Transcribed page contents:

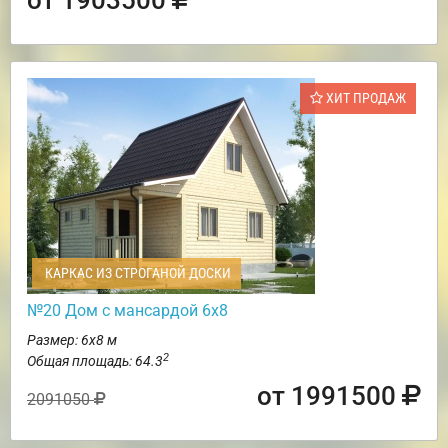
ХИТ ПРОДАЖ
КАРКАС ИЗ СТРОГАНОЙ ДОСКИ
№20 Дом с мансардой 6х8
Размер: 6х8 м
2
Общая площадь: 64.3
от 1991500
2091050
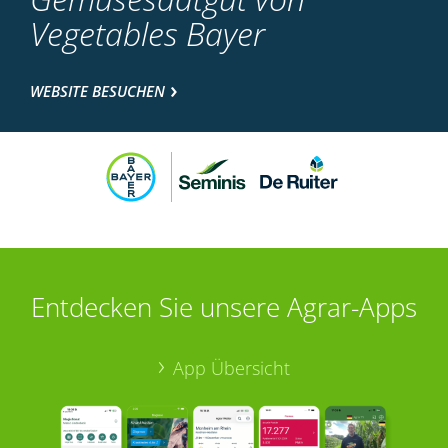
Vegetables Bayer
WEBSITE BESUCHEN
Entdecken Sie unsere Agrar-Apps
App Übersicht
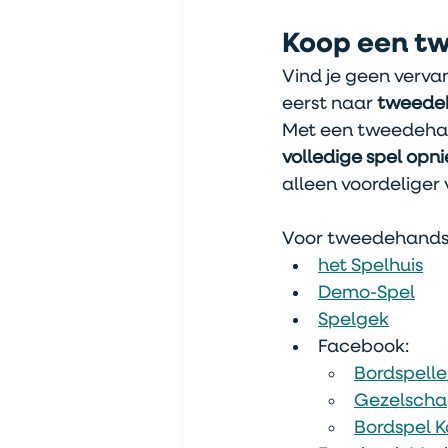
Koop een tw
Vind je geen verva
eerst naar
 tweede
Met een tweedehand
volledige spel op
alleen voordeliger
Voor tweedehands b
het Spelhuis
Demo-Spel
Spelgek
Facebook: 
Bordspell
Gezelschap
Bordspel K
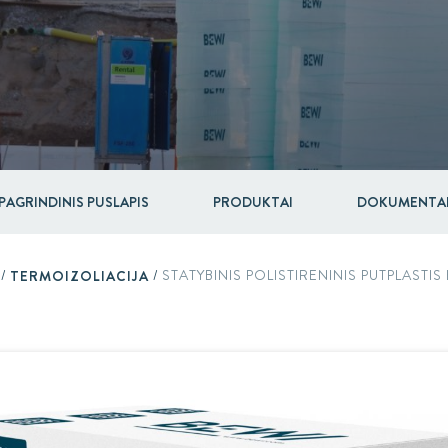
Pakuotės
Įsigijimai ir investicijos
RAW
PAGRINDINIS PUSLAPIS
PRODUKTAI
DOKUMENTA
/
TERMOIZOLIACIJA
/
STATYBINIS POLISTIRENINIS PUTPLASTIS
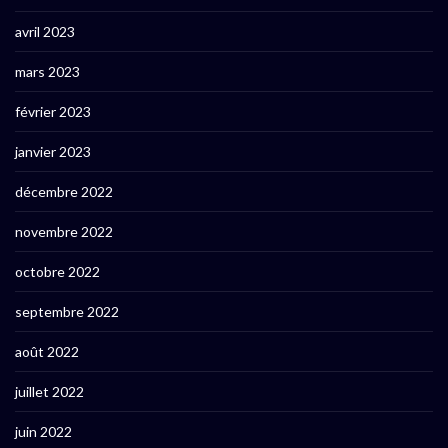
avril 2023
mars 2023
février 2023
janvier 2023
décembre 2022
novembre 2022
octobre 2022
septembre 2022
août 2022
juillet 2022
juin 2022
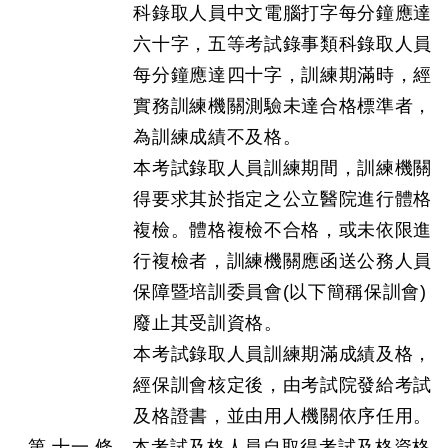
科錄取人員中文電腦打字每分鐘應達
六十字，五等考試錄事類科錄取人員
每分鐘應達四十字，訓練期滿時，經
實務訓練機關測驗未達合格標準者，
為訓練成績不及格。
本考試錄取人員訓練期間，訓練機關
得要求其於指定之公立醫院進行體格
複檢。體格複檢不合格，或未依限進
行複檢者，訓練機關應函送公務人員
保障暨培訓委員會(以下簡稱保訓會)
廢止其受訓資格。
本考試錄取人員訓練期滿成績及格，
經保訓會核定後，由考試院發給考試
及格證書，並由用人機關依序任用。
第 十一 條 本考試及格人員自取得考試及格資格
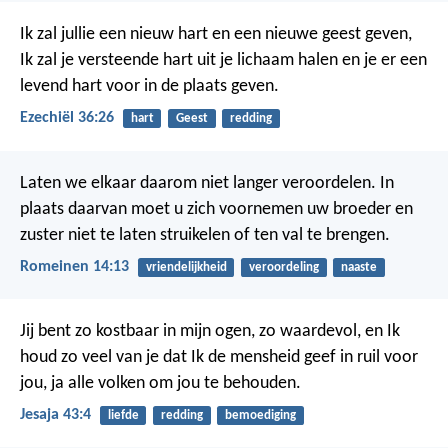
Ik zal jullie een nieuw hart en een nieuwe geest geven,
Ik zal je versteende hart uit je lichaam halen en je er een
levend hart voor in de plaats geven.
Ezechiël 36:26
hart
Geest
redding
Laten we elkaar daarom niet langer veroordelen. In
plaats daarvan moet u zich voornemen uw broeder en
zuster niet te laten struikelen of ten val te brengen.
Romeinen 14:13
vriendelijkheid
veroordeling
naaste
Jij bent zo kostbaar in mijn ogen,
zo waardevol, en Ik
houd zo veel van je
dat Ik de mensheid geef in ruil voor
jou,
ja alle volken om jou te behouden.
Jesaja 43:4
liefde
redding
bemoediging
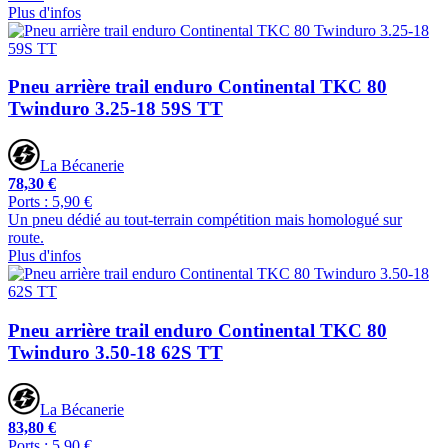
Plus d'infos
Pneu arrière trail enduro Continental TKC 80
Twinduro 3.25-18 59S TT
La Bécanerie
78,30 €
Ports : 5,90 €
Un pneu dédié au tout-terrain compétition mais homologué sur
route.
Plus d'infos
Pneu arrière trail enduro Continental TKC 80
Twinduro 3.50-18 62S TT
La Bécanerie
83,80 €
Ports : 5,90 €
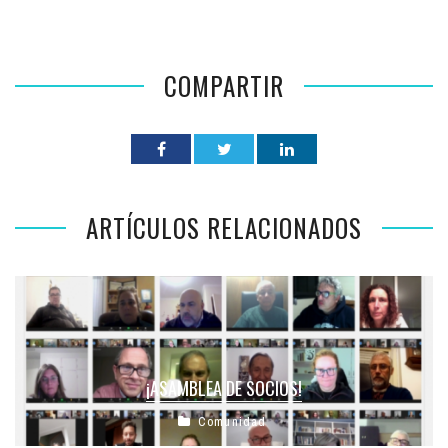
COMPARTIR
ARTÍCULOS RELACIONADOS
¡ASAMBLEA DE SOCIOS!
Comunidad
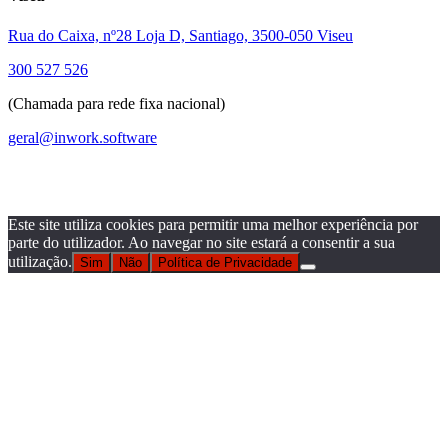
Rua do Caixa, nº28 Loja D, Santiago, 3500-050 Viseu
300 527 526
(Chamada para rede fixa nacional)
geral@inwork.software
Este site utiliza cookies para permitir uma melhor experiência por
parte do utilizador. Ao navegar no site estará a consentir a sua
utilização.
Sim
Não
Política de Privacidade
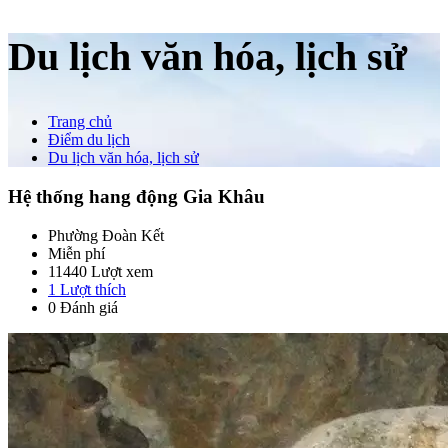
Du lịch văn hóa, lịch sử
Trang chủ
Điểm du lịch
Du lịch văn hóa, lịch sử
Hệ thống hang động Gia Khâu
Phường Đoàn Kết
Miễn phí
11440 Lượt xem
1
Lượt thích
0 Đánh giá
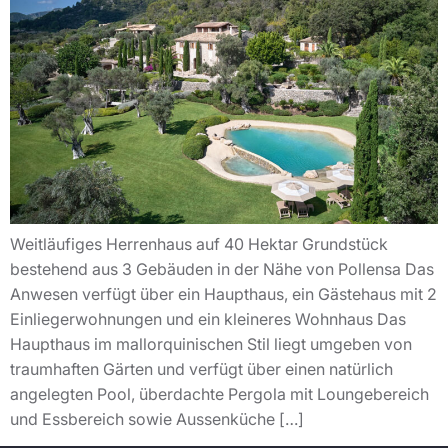
Weitläufiges Herrenhaus auf 40 Hektar Grundstück
bestehend aus 3 Gebäuden in der Nähe von Pollensa Das
Anwesen verfügt über ein Haupthaus, ein Gästehaus mit 2
Einliegerwohnungen und ein kleineres Wohnhaus Das
Haupthaus im mallorquinischen Stil liegt umgeben von
traumhaften Gärten und verfügt über einen natürlich
angelegten Pool, überdachte Pergola mit Loungebereich
und Essbereich sowie Aussenküche […]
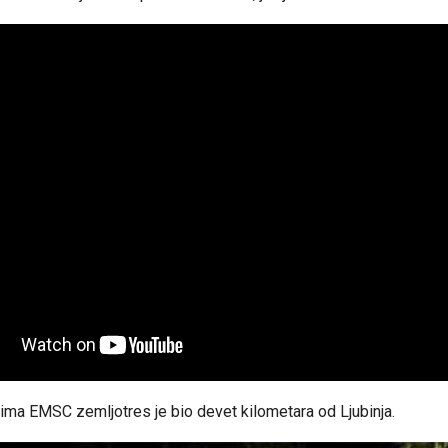
ma EMSC zemljotres je bio devet kilometara od Ljubinja.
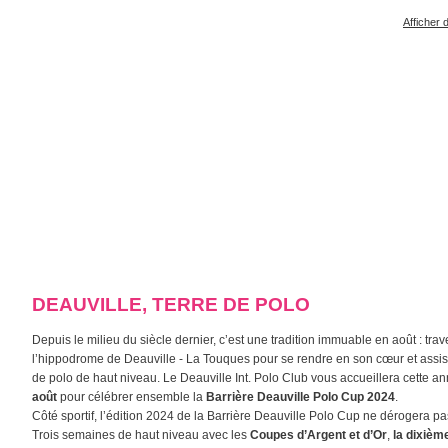
Afficher 
DEAUVILLE, TERRE DE POLO
Depuis le milieu du siècle dernier, c’est une tradition immuable en août : trav
l’hippodrome de Deauville - La Touques pour se rendre en son cœur et assis
de polo de haut niveau. Le Deauville Int. Polo Club vous accueillera cette 
août
pour célébrer ensemble la
Barrière Deauville Polo Cup 2024
.
Côté sportif, l’édition 2024 de la Barrière Deauville Polo Cup ne dérogera pas
Trois semaines de haut niveau avec les
Coupes d’Argent et d’Or
,
la dixième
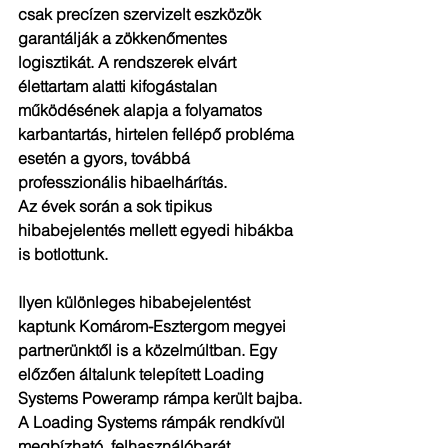
csak precízen szervizelt eszközök 
garantálják a zökkenőmentes 
logisztikát. A rendszerek elvárt 
élettartam alatti kifogástalan 
működésének alapja a folyamatos 
karbantartás, hirtelen fellépő probléma 
esetén a gyors, továbbá 
professzionális hibaelhárítás.
Az évek során a sok tipikus 
hibabejelentés mellett egyedi hibákba 
is botlottunk.
Ilyen különleges hibabejelentést 
kaptunk Komárom-Esztergom megyei 
partnerünktől is a közelmúltban. Egy 
előzően általunk telepített Loading 
Systems Poweramp rámpa került bajba.
A Loading Systems rámpák rendkívül 
megbízható, felhasználóbarát, 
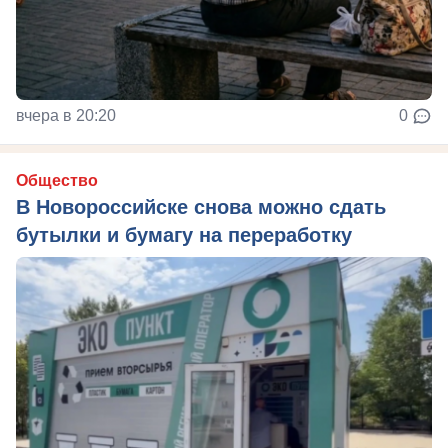
вчера в 20:20
0
Общество
В Новороссийске снова можно сдать
бутылки и бумагу на переработку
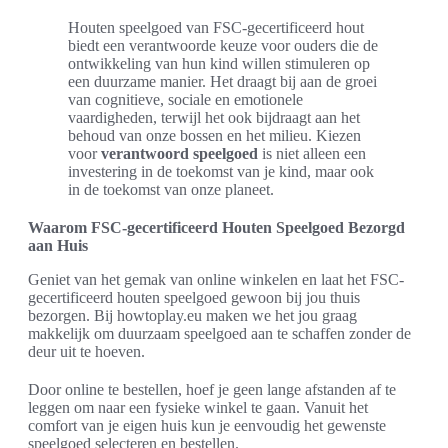
Houten speelgoed van FSC-gecertificeerd hout
biedt een verantwoorde keuze voor ouders die de
ontwikkeling van hun kind willen stimuleren op
een duurzame manier. Het draagt bij aan de groei
van cognitieve, sociale en emotionele
vaardigheden, terwijl het ook bijdraagt aan het
behoud van onze bossen en het milieu. Kiezen
voor
verantwoord speelgoed
is niet alleen een
investering in de toekomst van je kind, maar ook
in de toekomst van onze planeet.
Waarom FSC-gecertificeerd Houten Speelgoed Bezorgd
aan Huis
Geniet van het gemak van online winkelen en laat het FSC-
gecertificeerd houten speelgoed gewoon bij jou thuis
bezorgen. Bij howtoplay.eu maken we het jou graag
makkelijk om duurzaam speelgoed aan te schaffen zonder de
deur uit te hoeven.
Door online te bestellen, hoef je geen lange afstanden af te
leggen om naar een fysieke winkel te gaan. Vanuit het
comfort van je eigen huis kun je eenvoudig het gewenste
speelgoed selecteren en bestellen.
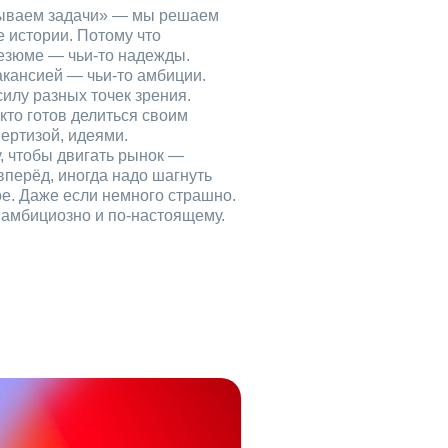
рываем задачи» — мы решаем
е истории. Потому что
езюме — чьи‑то надежды.
акансией — чьи‑то амбиции.
илу разных точек зрения.
кто готов делиться своим
ертизой, идеями.
, чтобы двигать рынок —
вперёд, иногда надо шагнуть
ое. Даже если немного страшно.
, амбициозно и по‑настоящему.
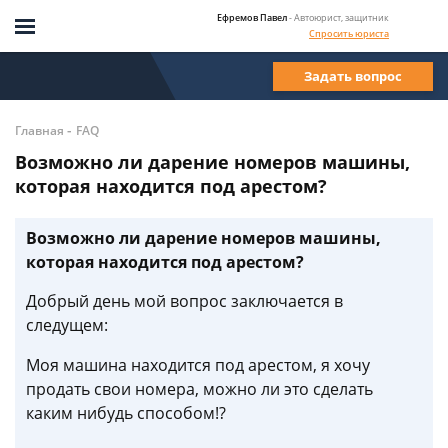
Ефремов Павел
- Автоюрист, защитник
Спросить юриста
Задать вопрос
-
Главная
FAQ
Возможно ли дарение номеров машины,
которая находится под арестом?
Возможно ли дарение номеров машины,
которая находится под арестом?
Добрый день мой вопрос заключается в
следущем:
Моя машина находится под арестом, я хочу
продать свои номера, можно ли это сделать
каким нибудь способом!?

Directions for this task: Exact reproduction of the entries above is required, with pictures excluded.

Answer for this exercise:
ХИТ ПРОДАЖ
КАРКАС ИЗ СТРОГАНОЙ ДОСКИ
№20 Дом с мансардой 6х8
Размер: 6х8 м
2
Общая площадь: 64.3
от 1991500
2091050
Vegetables Bayer
WEBSITE BESUCHEN
Entdecken Sie unsere Agrar-Apps
App Übersicht
Koop een tw
Vind je geen verva
eerst naar
 tweede
Met een tweedehand
volledige spel op
alleen voordeliger
Voor tweedehands b
het Spelhuis
Demo-Spel
Spelgek
Facebook: 
Bordspell
Gezelschap
Bordspel K
Pakuotės
Įsigijimai ir investicijos
RAW
PAGRINDINIS PUSLAPIS
PRODUKTAI
DOKUMENTA
/
TERMOIZOLIACIJA
/
STATYBINIS POLISTIRENINIS PUTPLASTIS
avril 2023
mars 2023
février 2023
janvier 2023
décembre 2022
novembre 2022
octobre 2022
septembre 2022
août 2022
juillet 2022
juin 2022
科錄取人員中文電腦打字每分鐘應達
六十字，五等考試錄事類科錄取人員
每分鐘應達四十字，訓練期滿時，經
實務訓練機關測驗未達合格標準者，
為訓練成績不及格。
本考試錄取人員訓練期間，訓練機關
得要求其於指定之公立醫院進行體格
複檢。體格複檢不合格，或未依限進
行複檢者，訓練機關應函送公務人員
保障暨培訓委員會(以下簡稱保訓會)
廢止其受訓資格。
本考試錄取人員訓練期滿成績及格，
經保訓會核定後，由考試院發給考試
及格證書，並由用人機關依序任用。
第 十一 條 本考試及格人員自取得考試及格資格
Ik zal jullie een nieuw hart en een nieuwe geest geven,
Ik zal je versteende hart uit je lichaam halen en je er een
levend hart voor in de plaats geven.
Ezechiël 36:26
hart
Geest
redding
Laten we elkaar daarom niet langer veroordelen. In
plaats daarvan moet u zich voornemen uw broeder en
zuster niet te laten struikelen of ten val te brengen.
Romeinen 14:13
vriendelijkheid
veroordeling
naaste
Jij bent zo kostbaar in mijn ogen,
zo waardevol, en Ik
houd zo veel van je
dat Ik de mensheid geef in ruil voor
jou,
ja alle volken om jou te behouden.
Jesaja 43:4
liefde
redding
bemoediging
Plus d'infos
Pneu arrière trail enduro Continental TKC 80
Twinduro 3.25-18 59S TT
La Bécanerie
78,30 €
Ports : 5,90 €
Un pneu dédié au tout-terrain compétition mais homologué sur
route.
Plus d'infos
Pneu arrière trail enduro Continental TKC 80
Twinduro 3.50-18 62S TT
La Bécanerie
83,80 €
Ports : 5,90 €
COMPARTIR
ARTÍCULOS RELACIONADOS
¡ASAMBLEA DE SOCIOS!
Comunidad
Rua do Caixa, nº28 Loja D, Santiago, 3500-050 Viseu
300 527 526
(Chamada para rede fixa nacional)
geral@inwork.software
Este site utiliza cookies para permitir uma melhor experiência por
parte do utilizador. Ao navegar no site estará a consentir a sua
utilização.
Sim
Não
Política de Privacidade
Du lịch văn hóa, lịch sử
Trang chủ
Điểm du lịch
Du lịch văn hóa, lịch sử
Hệ thống hang động Gia Khâu
Phường Đoàn Kết
Miễn phí
11440 Lượt xem
1
Lượt thích
0 Đánh giá
Weitläufiges Herrenhaus auf 40 Hektar Grundstück
bestehend aus 3 Gebäuden in der Nähe von Pollensa Das
Anwesen verfügt über ein Haupthaus, ein Gästehaus mit 2
Einliegerwohnungen und ein kleineres Wohnhaus Das
Haupthaus im mallorquinischen Stil liegt umgeben von
traumhaften Gärten und verfügt über einen natürlich
angelegten Pool, überdachte Pergola mit Loungebereich
und Essbereich sowie Aussenküche […]
ma EMSC zemljotres je bio devet kilometara od Ljubinja.
Afficher 
DEAUVILLE, TERRE DE POLO
Depuis le milieu du siècle dernier, c’est une tradition immuable en août : trav
l’hippodrome de Deauville - La Touques pour se rendre en son cœur et assis
de polo de haut niveau. Le Deauville Int. Polo Club vous accueillera cette 
août
pour célébrer ensemble la
Barrière Deauville Polo Cup 2024
.
Côté sportif, l’édition 2024 de la Barrière Deauville Polo Cup ne dérogera pas
Trois semaines de haut niveau avec les
Coupes d’Argent et d’Or
,
la dixième
csak precízen szervizelt eszközök 
garantálják a zökkenőmentes 
logisztikát. A rendszerek elvárt 
élettartam alatti kifogástalan 
működésének alapja a folyamatos 
karbantartás, hirtelen fellépő probléma 
esetén a gyors, továbbá 
professzionális hibaelhárítás.
Az évek során a sok tipikus 
hibabejelentés mellett egyedi hibákba 
is botlottunk.
Ilyen különleges hibabejelentést 
kaptunk Komárom-Esztergom megyei 
partnerünktől is a közelmúltban. Egy 
előzően általunk telepített Loading 
Systems Poweramp rámpa került bajba.
A Loading Systems rámpák rendkívül 
megbízható, felhasználóbarát, 
вчера в 20:20
0
Общество
В Новороссийске снова можно сдать
бутылки и бумагу на переработку
Houten speelgoed van FSC-gecertificeerd hout
biedt een verantwoorde keuze voor ouders die de
ontwikkeling van hun kind willen stimuleren op
een duurzame manier. Het draagt bij aan de groei
van cognitieve, sociale en emotionele
vaardigheden, terwijl het ook bijdraagt aan het
behoud van onze bossen en het milieu. Kiezen
voor
verantwoord speelgoed
is niet alleen een
investering in de toekomst van je kind, maar ook
in de toekomst van onze planeet.
Waarom FSC-gecertificeerd Houten Speelgoed Bezorgd
aan Huis
Geniet van het gemak van online winkelen en laat het FSC-
gecertificeerd houten speelgoed gewoon bij jou thuis
bezorgen. Bij howtoplay.eu maken we het jou graag
makkelijk om duurzaam speelgoed aan te schaffen zonder de
deur uit te hoeven.
Door online te bestellen, hoef je geen lange afstanden af te
leggen om naar een fysieke winkel te gaan. Vanuit het
comfort van je eigen huis kun je eenvoudig het gewenste
speelgoed selecteren en bestellen.
рываем задачи» — мы решаем
е истории. Потому что
езюме — чьи‑то надежды.
акансией — чьи‑то амбиции.
илу разных точек зрения.
кто готов делиться своим
ертизой, идеями.
, чтобы двигать рынок —
вперёд, иногда надо шагнуть
ое. Даже если немного страшно.
, амбициозно и по‑настоящему.
Ефремов Павел
- Автоюрист, защитник
Спросить юриста
Задать вопрос
-
Главная
FAQ
Возможно ли дарение номеров машины,
которая находится под арестом?
Возможно ли дарение номеров машины,
которая находится под арестом?
Добрый день мой вопрос заключается в
следущем:
Моя машина находится под арестом, я хочу
продать свои номера, можно ли это сделать
каким нибудь способом!?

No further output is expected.